XP intends to be a means to break this language barrier. Snapshot releases are made every week or two, so the customer can see the progress being made and general direction being taken by the project. This helps insulate the programmer from the instability around her.
A better solution, proposed by Cooper in the Beck-Cooper interview, would perhaps be to introduce a middleman who speaks both the language of the customer and the language of the developers. He would act as a translator, so that instead of needing the iterative process of releases to achieve a design the customer can be happy with, the customer and designer would agree on a design expressed in the customer's language, and that design would then be presented to the developers for implementation.
This would result in a better expression of the customer's ideas.
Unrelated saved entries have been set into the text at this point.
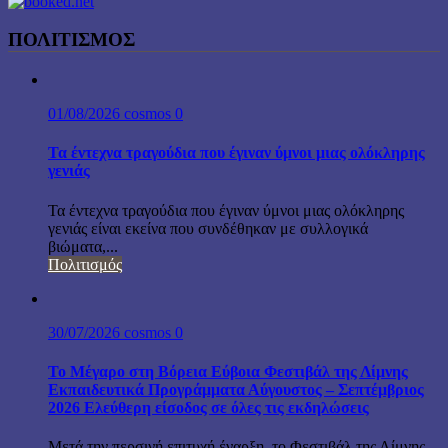
ΠΟΛΙΤΙΣΜΟΣ
01/08/2026
cosmos
0
Τα έντεχνα τραγούδια που έγιναν ύμνοι μιας ολόκληρης
γενιάς
Τα έντεχνα τραγούδια που έγιναν ύμνοι μιας ολόκληρης
γενιάς είναι εκείνα που συνδέθηκαν με συλλογικά
βιώματα,...
Πολιτισμός
30/07/2026
cosmos
0
Το Μέγαρο στη Βόρεια Εύβοια Φεστιβάλ της Λίμνης
Εκπαιδευτικά Προγράμματα Αύγουστος – Σεπτέμβριος
2026 Ελεύθερη είσοδος σε όλες τις εκδηλώσεις
Μετά την περσινή επιτυχή έναρξη, το Φεστιβάλ της Λίμνης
The result is that the requirements don't change in mid-stream. In addition, since the infrastructure has been designed already, it is no longer necessary to repeatedly recode a particular functionality, which is unfair to the developers who coded it the first time and unfair to the developers who recode it.
However, the point of a software engineering methodology should not be blame-transfer. An ideal software engineering methodology should be the one resulting in the most functional, least-buggy, most efficient code, not the one which results in least inconvenience or hassle for the developers. While there may be overlap, there will always be a trade-off.
Pair programming assumes that both developers are on the same page. If this is not the case, then the benefits are for the most part lost. In the one case, the programmer not typing is on the ball, that programmer will find herself dictating to the programmer at the keyboard. In the other case, the programmer typing is the one on the ball; either she is typing without explanation, in which case the other programmer is getting progressively more lost, or she is explaining as she is typing, in which case she is losing ground.
One of the requirements of continuous integration is that the integrated code always runs. This process assumes that once a core component is integrated, it won't change significantly. This resists changing any such component, even if the redesign is essential. The interaction between continuous integration and refactoring, which is supposed to alleviate this problem, is presumably left as an exercise to the coder. It seems like the result would be a game of catch-up.